One Minister’s Musings

Springing into Action: God’s Work. Our Hands.

Seven people from St. Andrew’s Church/Lutheran Campus Center leave on Friday for Nicaragua for a Global Exchange Trip. We are eager and excited to go. We are bringing several bags of school and dental care supplies with us, which have been gathered by the community over the last several weeks.

This trip is unique in that it is a mission trip with a twist. Indeed we will work at the local school, help teach dental hygiene at the health center, help build a pigpen for a micro-credit project and help build a house. Yet, even more importantly, the trip will create an opportunity for exploring a partnership with the coffee picking community of Santa Emilia. We’ll talk with the local leaders, learn about their culture, experience daily life with them, and hear about their struggles, hopes, and dreams.

Even as we go to help others, we will come back helped by them. We will be helped in our understanding of their culture and explore building a more long-term global partnership that is committed to combating extreme poverty and increasing global understanding.

We are joining a group called JustHope. Check them out at www.justhope.org

As we prepared for the trip, seven of us (Esther Portnoy, Steve Portnoy, Laura Miller, Paige Crutchley, Peter Keefe, and Kelsey Peterson) stood in front of the congregation on Sunday to receive prayers and blessing. We each lit a candle and then heard this prayer.

Blessed be the work of your hand, Holy God. You hold us in your hands.
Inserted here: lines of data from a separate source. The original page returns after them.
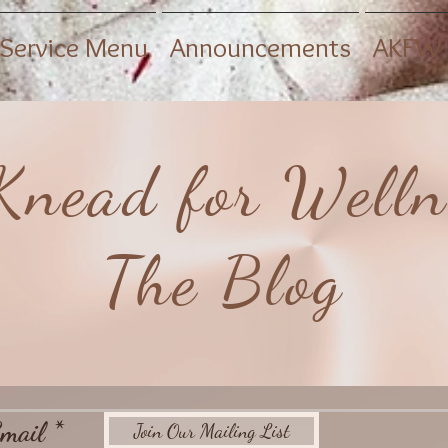
Service Menu
Announcements
AKFW 
Knead for Welln
The Blog
mail
Join Our Mailing List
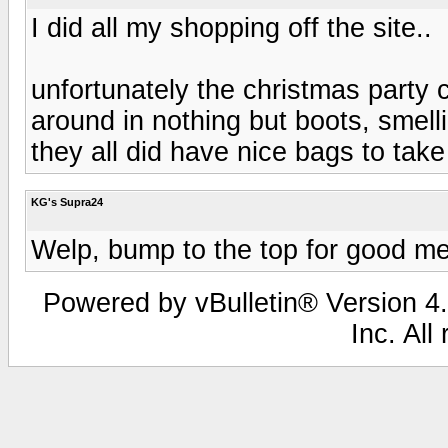
I did all my shopping off the site..
unfortunately the christmas party 
around in nothing but boots, smelli
they all did have nice bags to take 
KG's Supra24
Welp, bump to the top for good m
Powered by vBulletin® Version 4.
Inc. All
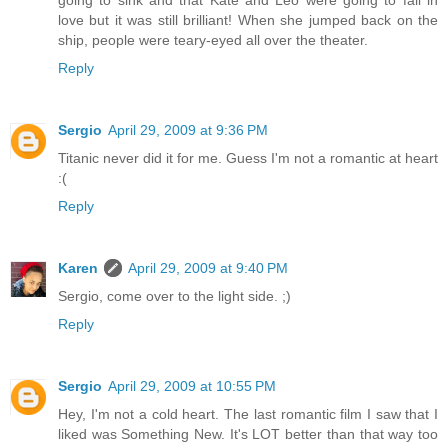
going to sink and that Kate and Leo were going to fall in
love but it was still brilliant! When she jumped back on the
ship, people were teary-eyed all over the theater.
Reply
Sergio
April 29, 2009 at 9:36 PM
Titanic never did it for me. Guess I'm not a romantic at heart
:(
Reply
Karen
April 29, 2009 at 9:40 PM
Sergio, come over to the light side. ;)
Reply
Sergio
April 29, 2009 at 10:55 PM
Hey, I'm not a cold heart. The last romantic film I saw that I
liked was Something New. It's LOT better than that way too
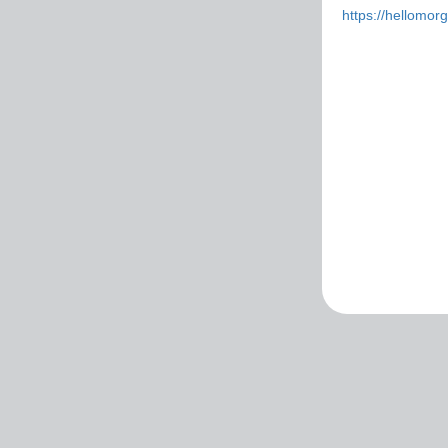
https://hellomo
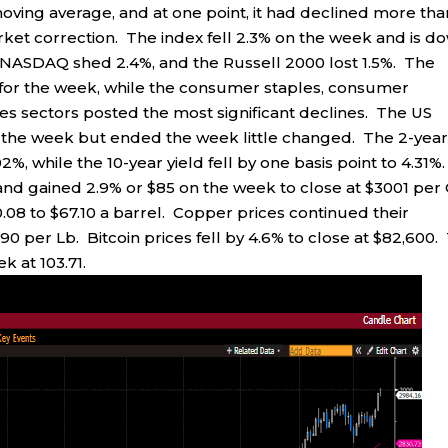
ving average, and at one point, it had declined more tha
arket correction. The index fell 2.3% on the week and is d
he NASDAQ shed 2.4%, and the Russell 2000 lost 1.5%. The
s for the week, while the consumer staples, consumer
es sectors posted the most significant declines. The US
r the week but ended the week little changed. The 2-yea
2%, while the 10-year yield fell by one basis point to 4.31%
nd gained 2.9% or $85 on the week to close at $3001 per
0.08 to $67.10 a barrel. Copper prices continued their
90 per Lb. Bitcoin prices fell by 4.6% to close at $82,600.
k at 103.71.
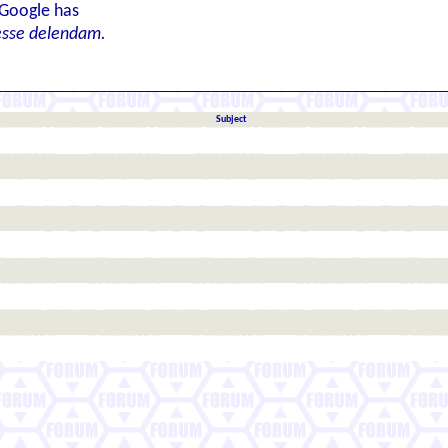
 Google has
esse delendam.
Subject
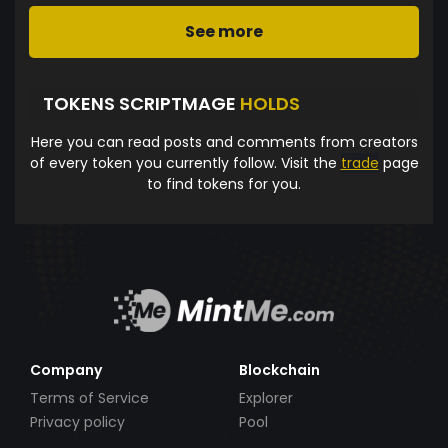
See more
TOKENS SCRIPTMAGE
HOLDS
Here you can read posts and comments from creators
of every token you currently follow. Visit the
trade
page
to find tokens for you.
Company
Blockchain
Terms of Service
Explorer
Privacy policy
Pool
Blessed be the hands that have touched life.
Blessed be the hands that have nurtured creativity.
Blessed be the hands that have held pain.
Blessed be the hands that have embraced with passion.
Blessed be the hands that have closed in anger.
Blessed be the hands that have planted new seeds.
Blessed be the hands that have harvested ripe fields.
Blessed be the hands that have cleaned, washed, and scrubbed.
Blessed be the hands that have become wrinkled with years.
Blessed be the hands that are scarred from doing justice.
Blessed be the hands that have reached out and been received.
Blessed be the hands that feed those who are hungry.
Blessed be the hands that comfort the dying and touch the dead.
Blessed be the hands that greet strangers.
Blessed be the hands that guide the young.

Blessed be these hands — for they are the work of Your hands.

Each person then held out their hands to be marked with the cross and oil and heard the words, “Bless your hands for they do God’s work.”

We are eager to go as we gather with others, grow in understanding, and give from our hands to be involved in God’s work.  More stories will come.